That is unfortunate and I can understand how anyone including myself would be upset if I got my hopes up and then could not have a dog. However, I am not a child and I understand the practicality of it and putting the dog first. I can be patient and wait it out if I have to, as much as I might bitch and moan. Maybe I could convince my boyfriend to wear a prong and bite a sleeve on four legs.


----------



## Joby Becker

Victoria Rosenthal said:


> Just as I agreed with Joby, I also agree with you Kelly. I don't want a "firebreather" and if I used the term HARD when contacting a breeder I would not just blindly say I want a hard dog. Even if I misused the term hard, the length of the description of the dog I would want would say otherwise and I'm sure I would not end up with a dog I couldn't handle. I am not afraid to tell each breeder I contact what my experience is and the fact I am completely new to working dogs and although I am going to make a great effort to meet as many dogs as I can and go visit the breeder even if that means a plane ticket across the country, I know I am still inexperienced. Again, to make it clear to everyone, I DO NOT WANT a hard ass working dog meant for an experienced handler. I am not trying to come off as cocky or anything, far from it. I just know my limitations and I know you all mean well with your advice. I appreciate it more than you could possibly know.


 good for you...just trying to give some helpful advice...

example...

I would NOT call up Bill Kula and tell him you want a hard, "one person" dog. He probably would not sell you one of those anyway..but his "hard" one person dog is probably much different than what the average gsd owner would want, even if they thought they did at first...


----------



## Victoria Rosenthal

Thank you Joby.  That was one of the points I was trying to make. No reputable breeder would (at least I hope) sell me a dog that will be a truly hard, one person dog. So many levels of interpretation, as you said. BUT, I'm sure this guy and other good breeders get ridiculous newbies contacting them all the time and won't accept anything less than a man killer.

I'm not that naive.


----------



## Kelly Godwin

Victoria Rosenthal said:


> Thank you Joby.  That was one of the points I was trying to make. No reputable breeder would (at least I hope) sell me a dog that will be a truly hard, one person dog. So many levels of interpretation, as you said. BUT, I'm sure this guy and other good breeders get ridiculous newbies contacting them all the time and won't accept anything less than a man killer.
> 
> I'm not that naive.


We have a Geistwasser GSD from Bill Kulla. Give him and Jen Acevedo a call to discuss what you want in a pup. They both are some of the nicest people in the sport. You can also check out their webpage at www.kulladogs.com. I'll shoot you a PM when I have more time.


----------



## Victoria Rosenthal

Thank you Kelly! You guys have ALL been so helpful thus far.


----------



## Brett Bowen

Victoria Rosenthal said:


> Thank you Joby.  That was one of the points I was trying to make. No reputable breeder would (at least I hope) sell me a dog that will be a truly hard, one person dog. So many levels of interpretation, as you said. BUT, I'm sure this guy and other good breeders get ridiculous newbies contacting them all the time and won't accept anything less than a man killer.
> 
> I'm not that naive.


I don't personally know any of those breeders on your list. But I'd just be mindful that there are always those people out there that would take advantage of your level of expierence. There was a post recently that seems like the breeder (name wasn't mentioned, but I have an educated guess) was taking advantage of the guys lack of knowledge and sell him what appeared to be a crap dog for an obnoxious amount of money. 

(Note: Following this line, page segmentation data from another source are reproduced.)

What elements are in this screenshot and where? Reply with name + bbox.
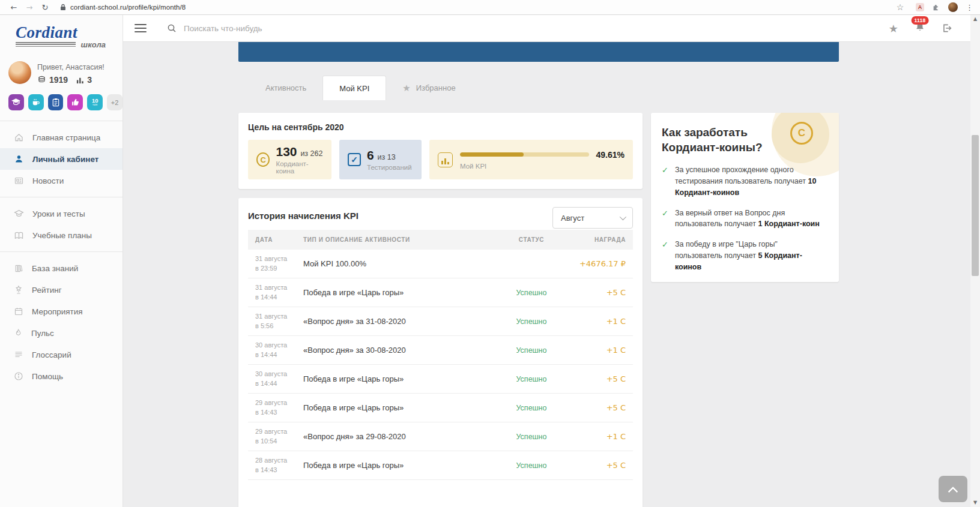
badge-top10[interactable]: 10 топ [87, 94, 103, 110]
browser-chrome: ← → ↻ cordiant-school.ru/profile/kpi/mon… [0, 0, 980, 15]
adobe-extension-icon[interactable]: A [916, 3, 924, 11]
row-status: Успешно [492, 289, 570, 297]
scrollbar-thumb[interactable] [972, 135, 979, 276]
tab-favorites[interactable]: ★Избранное [386, 76, 471, 100]
tests-label: Тестирований [367, 164, 412, 171]
row-reward: +5 C [570, 403, 633, 412]
sidebar-item-events[interactable]: Мероприятия [0, 301, 122, 322]
row-date: 31 августав 14:44 [248, 283, 303, 302]
coins-label: Кордиант-коина [276, 160, 323, 175]
badge-graduation-icon[interactable] [8, 94, 24, 110]
topbar: ★ 1118 [123, 15, 970, 42]
tabs: Активность Мой KPI ★Избранное [249, 76, 472, 100]
newspaper-icon [14, 176, 24, 185]
scroll-to-top-button[interactable] [939, 476, 967, 502]
badge-clipboard-icon[interactable] [48, 94, 64, 110]
bookmark-star-icon[interactable]: ☆ [892, 2, 908, 12]
bar-chart-icon [76, 76, 84, 84]
tests-total: из 13 [378, 153, 396, 161]
table-row[interactable]: 31 августав 23:59 Мой KPI 100.00% +4676.… [248, 250, 633, 278]
chevron-down-icon [620, 214, 626, 220]
sidebar-item-pulse[interactable]: Пульс [0, 322, 122, 344]
table-row[interactable]: 31 августав 5:56 «Вопрос дня» за 31-08-2… [248, 307, 633, 336]
nav-divider [0, 251, 122, 252]
earn-item: ✓ За победу в игре "Царь горы" пользоват… [662, 239, 827, 272]
earn-item: ✓ За успешное прохождение одного тестиро… [662, 164, 827, 198]
browser-forward-icon[interactable]: → [22, 3, 37, 12]
avatar[interactable] [8, 61, 31, 84]
logo-brand-text: Cordiant [16, 25, 106, 41]
table-row[interactable]: 30 августав 14:44 «Вопрос дня» за 30-08-… [248, 336, 633, 365]
search-input[interactable] [184, 24, 436, 33]
calendar-icon [14, 307, 23, 316]
browser-reload-icon[interactable]: ↻ [37, 3, 53, 12]
row-date: 28 августав 14:43 [248, 456, 303, 475]
month-dropdown[interactable]: Август [552, 207, 633, 229]
sidebar-item-plans[interactable]: Учебные планы [0, 224, 122, 246]
kpi-progress-track [460, 152, 589, 157]
browser-back-icon[interactable]: ← [6, 3, 22, 12]
scrollbar-up-arrow[interactable]: ▲ [970, 15, 980, 23]
badge-coffee-icon[interactable] [28, 94, 44, 110]
checkmark-icon: ✓ [662, 164, 668, 198]
sidebar-item-news[interactable]: Новости [0, 170, 122, 191]
table-row[interactable]: 30 августав 14:44 Победа в игре «Царь го… [248, 365, 633, 394]
row-status: Успешно [492, 404, 570, 412]
home-icon [16, 134, 22, 141]
sidebar-item-glossary[interactable]: Глоссарий [0, 344, 122, 365]
badge-thumbs-up-icon[interactable] [67, 94, 83, 110]
level-value: 3 [87, 75, 92, 85]
notifications-bell[interactable]: 1118 [915, 22, 925, 35]
row-date: 31 августав 5:56 [248, 312, 303, 331]
address-bar[interactable]: cordiant-school.ru/profile/kpi/month/8 [60, 4, 892, 11]
browser-profile-avatar[interactable] [948, 2, 958, 12]
coin-icon: C [256, 152, 270, 167]
col-date: ДАТА [248, 236, 303, 243]
coins-earned: 130 [276, 145, 297, 158]
badges-more-button[interactable]: +2 [107, 94, 122, 110]
row-reward: +5 C [570, 288, 633, 297]
row-status: Успешно [492, 375, 570, 383]
checkmark-icon: ✓ [662, 208, 668, 230]
extensions-puzzle-icon[interactable] [932, 3, 940, 11]
row-type: «Вопрос дня» за 29-08-2020 [303, 432, 492, 441]
sidebar-item-help[interactable]: Помощь [0, 365, 122, 387]
books-icon [14, 264, 23, 273]
row-date: 29 августав 14:43 [248, 398, 303, 417]
search-bar[interactable] [167, 23, 889, 33]
sidebar: Cordiant школа Привет, Анастасия! 1919 3 [0, 15, 123, 507]
table-row[interactable]: 29 августав 10:54 «Вопрос дня» за 29-08-… [248, 422, 633, 451]
tab-my-kpi[interactable]: Мой KPI [322, 76, 386, 100]
kpi-progress-fill [460, 152, 524, 157]
row-reward: +1 C [570, 317, 633, 326]
favorites-star-icon[interactable]: ★ [889, 22, 898, 35]
trophy-star-icon [14, 285, 23, 295]
table-row[interactable]: 29 августав 14:43 Победа в игре «Царь го… [248, 394, 633, 422]
sidebar-item-home[interactable]: Главная страница [0, 127, 122, 148]
info-icon [14, 371, 23, 381]
sidebar-item-rating[interactable]: Рейтинг [0, 279, 122, 301]
sidebar-item-lessons[interactable]: Уроки и тесты [0, 203, 122, 224]
sidebar-item-profile[interactable]: Личный кабинет [0, 148, 122, 170]
favorites-tab-star-icon: ★ [402, 83, 410, 94]
main-content: Активность Мой KPI ★Избранное Цель на се… [123, 42, 970, 507]
page-scrollbar[interactable]: ▲ ▼ [970, 15, 980, 507]
coins-total: из 262 [300, 149, 322, 158]
scrollbar-down-arrow[interactable]: ▼ [970, 499, 980, 507]
logout-icon[interactable] [942, 23, 952, 34]
hamburger-menu-icon[interactable] [135, 22, 147, 35]
row-reward: +1 C [570, 346, 633, 355]
cordiant-logo[interactable]: Cordiant школа [16, 25, 106, 47]
table-row[interactable]: 31 августав 14:44 Победа в игре «Царь го… [248, 278, 633, 307]
tab-activity[interactable]: Активность [249, 76, 322, 100]
row-type: Победа в игре «Царь горы» [303, 288, 492, 297]
logo-sub-text: школа [81, 40, 106, 49]
goal-card: Цель на сентябрь 2020 C 130 из 262 Корди… [238, 113, 643, 189]
logo-stripes [16, 42, 76, 47]
open-book-icon [14, 231, 24, 240]
browser-menu-icon[interactable]: ⋮ [966, 3, 973, 12]
table-row[interactable]: 28 августав 14:43 Победа в игре «Царь го… [248, 451, 633, 480]
month-dropdown-value: Август [561, 214, 620, 223]
sidebar-item-knowledge[interactable]: База знаний [0, 257, 122, 279]
person-icon [14, 154, 24, 164]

I would most definitely hang out at some clubs and watch and learn. Get to know the people, find a trainer, etc. The in person learning is by far your best source of education.


----------



## Victoria Rosenthal

Thank you Brett! I refuse to be taken advantage of and I know I am new to this, but I could recognize an obnoxious price tag when I saw one. Or at the very least, I would ask the opinions of several other people. 

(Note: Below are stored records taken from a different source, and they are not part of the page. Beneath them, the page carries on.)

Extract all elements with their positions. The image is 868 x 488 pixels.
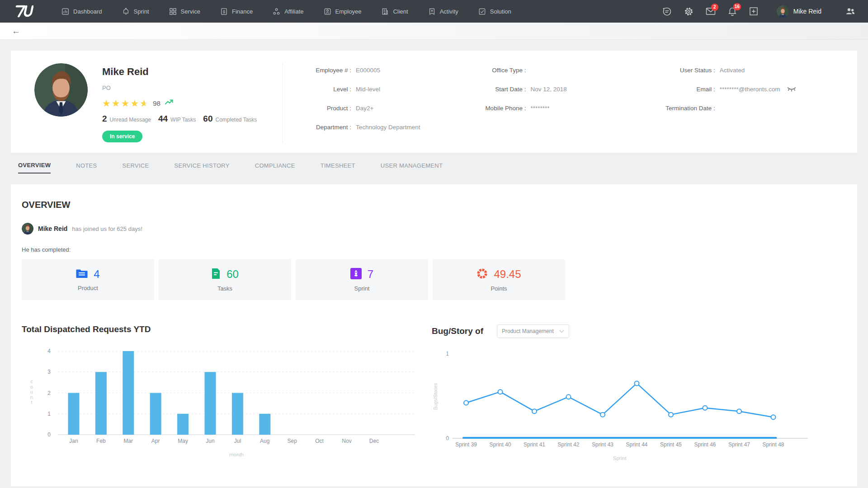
building-icon xyxy=(381,8,389,15)
svg-text:Jul: Jul xyxy=(234,438,241,444)
stat-value: 60 xyxy=(226,268,239,281)
chart-filter-dropdown[interactable]: Product Management xyxy=(497,324,569,338)
svg-text:Dec: Dec xyxy=(369,438,379,444)
star-icon: ★ xyxy=(130,99,140,108)
svg-text:u: u xyxy=(30,389,33,394)
dashboard-icon xyxy=(61,8,69,15)
nav-item-finance[interactable]: $ Finance xyxy=(220,8,253,15)
nav-item-dashboard[interactable]: Dashboard xyxy=(61,8,102,15)
nav-item-affiliate[interactable]: Affiliate xyxy=(273,8,303,15)
svg-text:Sprint 42: Sprint 42 xyxy=(557,441,579,448)
stat-label: Product xyxy=(78,285,98,291)
sub-toolbar: ← xyxy=(0,23,868,40)
user-menu[interactable]: Mike Reid xyxy=(777,5,821,18)
field-office-type: Office Type : xyxy=(468,67,646,74)
employee-name: Mike Reid xyxy=(102,66,282,78)
field-product: Product : Day2+ xyxy=(301,105,468,112)
stat-card-points: 49.45 Points xyxy=(433,259,565,300)
svg-text:Sprint 46: Sprint 46 xyxy=(694,441,716,448)
svg-text:Apr: Apr xyxy=(151,438,160,444)
field-mobile-phone: Mobile Phone : ******** xyxy=(468,105,646,112)
unread-count: 2 xyxy=(102,114,107,124)
tab-notes[interactable]: NOTES xyxy=(76,158,97,173)
nav-item-label: Finance xyxy=(232,8,253,15)
tab-compliance[interactable]: COMPLIANCE xyxy=(255,158,295,173)
stat-card-product: 4 Product xyxy=(22,259,154,300)
nav-item-employee[interactable]: Employee xyxy=(324,8,362,15)
grid-icon xyxy=(169,8,177,15)
nav-item-service[interactable]: Service xyxy=(169,8,200,15)
joined-name: Mike Reid xyxy=(38,225,67,232)
eye-closed-icon[interactable] xyxy=(787,86,797,92)
chevron-down-icon xyxy=(559,330,564,333)
svg-text:month: month xyxy=(229,452,244,457)
wip-count: 44 xyxy=(158,114,168,124)
svg-text:4: 4 xyxy=(47,348,51,354)
mail-badge: 2 xyxy=(711,4,718,11)
add-square-icon[interactable] xyxy=(749,7,758,16)
star-icon: ★ xyxy=(102,99,112,108)
svg-text:Jan: Jan xyxy=(69,438,78,444)
svg-text:$: $ xyxy=(223,9,225,14)
top-nav: Dashboard Sprint Service $ xyxy=(0,0,868,23)
svg-text:Nov: Nov xyxy=(342,438,351,444)
svg-text:2: 2 xyxy=(47,390,51,396)
svg-text:May: May xyxy=(178,438,188,444)
svg-text:Sprint 39: Sprint 39 xyxy=(455,441,477,448)
field-department: Department : Technology Department xyxy=(301,124,468,131)
field-termination-date: Termination Date : xyxy=(646,105,841,112)
svg-text:t: t xyxy=(31,399,33,405)
rating-score: 98 xyxy=(153,99,160,107)
checkbox-icon xyxy=(478,8,486,15)
app-logo[interactable] xyxy=(13,5,33,18)
stat-cards: 4 Product 60 Tasks xyxy=(22,259,846,300)
employee-photo xyxy=(34,63,88,117)
tab-service[interactable]: SERVICE xyxy=(123,158,149,173)
svg-text:★: ★ xyxy=(430,9,433,12)
employee-role: PO xyxy=(102,84,282,91)
unread-label: Unread Message xyxy=(110,117,151,123)
tab-service-history[interactable]: SERVICE HISTORY xyxy=(174,158,229,173)
line-chart-block: Bug/Story of Product Management 01Sprint… xyxy=(432,324,846,468)
status-badge: In service xyxy=(102,131,142,142)
joined-text: has joined us for 625 days! xyxy=(72,225,142,232)
document-icon xyxy=(211,268,221,281)
svg-text:Sprint 41: Sprint 41 xyxy=(524,441,545,448)
mail-icon[interactable]: 2 xyxy=(706,7,716,15)
dollar-note-icon: $ xyxy=(220,8,228,15)
star-icon: ★ xyxy=(121,99,131,108)
network-people-icon xyxy=(273,8,280,15)
nav-item-solution[interactable]: Solution xyxy=(478,8,511,15)
bell-icon[interactable]: 16 xyxy=(728,7,737,16)
bookmark-star-icon: ★ xyxy=(428,8,436,15)
svg-text:Sprint 40: Sprint 40 xyxy=(489,441,511,448)
people-icon[interactable] xyxy=(845,7,855,15)
field-level: Level : Mid-level xyxy=(301,86,468,93)
nav-item-activity[interactable]: ★ Activity xyxy=(428,8,458,15)
stat-label: Points xyxy=(491,285,507,292)
tab-timesheet[interactable]: TIMESHEET xyxy=(321,158,355,173)
profile-tabs: OVERVIEW NOTES SERVICE SERVICE HISTORY C… xyxy=(11,153,857,178)
tab-overview[interactable]: OVERVIEW xyxy=(18,157,51,174)
nav-item-client[interactable]: Client xyxy=(381,8,408,15)
nav-item-label: Affiliate xyxy=(284,8,303,15)
nav-item-sprint[interactable]: Sprint xyxy=(122,8,149,15)
svg-text:Feb: Feb xyxy=(96,438,106,444)
bell-outline-icon xyxy=(122,8,130,15)
svg-text:Oct: Oct xyxy=(315,438,324,444)
field-email: Email : ********@theronts.com xyxy=(646,86,841,93)
field-user-status: User Status : Activated xyxy=(646,67,841,74)
stat-card-tasks: 60 Tasks xyxy=(159,259,291,300)
chat-icon[interactable] xyxy=(662,7,672,16)
wip-label: WIP Tasks xyxy=(170,117,196,123)
gear-icon[interactable] xyxy=(684,7,693,16)
svg-text:Sprint 44: Sprint 44 xyxy=(626,441,647,448)
overview-heading: OVERVIEW xyxy=(22,200,846,210)
tab-user-management[interactable]: USER MANAGEMENT xyxy=(381,158,443,173)
svg-text:c: c xyxy=(30,379,33,384)
back-arrow-icon[interactable]: ← xyxy=(12,27,20,35)
svg-text:Sprint: Sprint xyxy=(613,455,627,461)
completed-count: 60 xyxy=(203,114,212,124)
trend-up-icon xyxy=(164,98,174,108)
svg-text:1: 1 xyxy=(446,351,449,357)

Trust me, I can't wait to get out to a few clubs and meet people and meet some breeders too who have graciously allowed me to come and meet their dogs and see their facilities.


----------



## Marta Wajngarten

Victoria I think the very best thing you can do for yourself is to get out there and start meeting and seeing dogs in person. You will find that what people say on the internet about a dog can often be very different from the opinion you form of the dog once you see him in person. Some people exaggerate, some form opinions differently, some have agendas, some have never seen the dog themselves and only regurgitate what hey themselves read on the internet as if it was their own experience, there are all sorts of reasons for it. A great dog to one person may be junk to some one else based on nothing more then personal preferences. 

Find a few local clubs and start attending their training, go to any trials, be prepared to drive a fair distance if necessary to view experienced dogs and handlers in action. Not only will you learn more, but you will start to meet the people involved, get any inside scoop, breeders will treat you differently as a buyer if they know you or if some one they know can refer you then if you're one of many Joe Shmoe's off the internet that wants a hard working dog.

BTW, to me when you say the word hard, I picture an independent dog that needs to be whacked over the head with a baseball bat 10 times and then looks up at you and says is that all you have, not a dog that is simply not overly social. I don't think that's the dog you want based on what else you have said. A dog like that might not be a good pet/starter working dog and can be a complete pain in the ass to live with. It has nothing to do with being a skilled enough handler, some dogs are just self serving anti social assholes. You'll find people who have dogs like that enjoy working with them but wouldn't want to live with them as house pets, they get thrown in a kennel instead. 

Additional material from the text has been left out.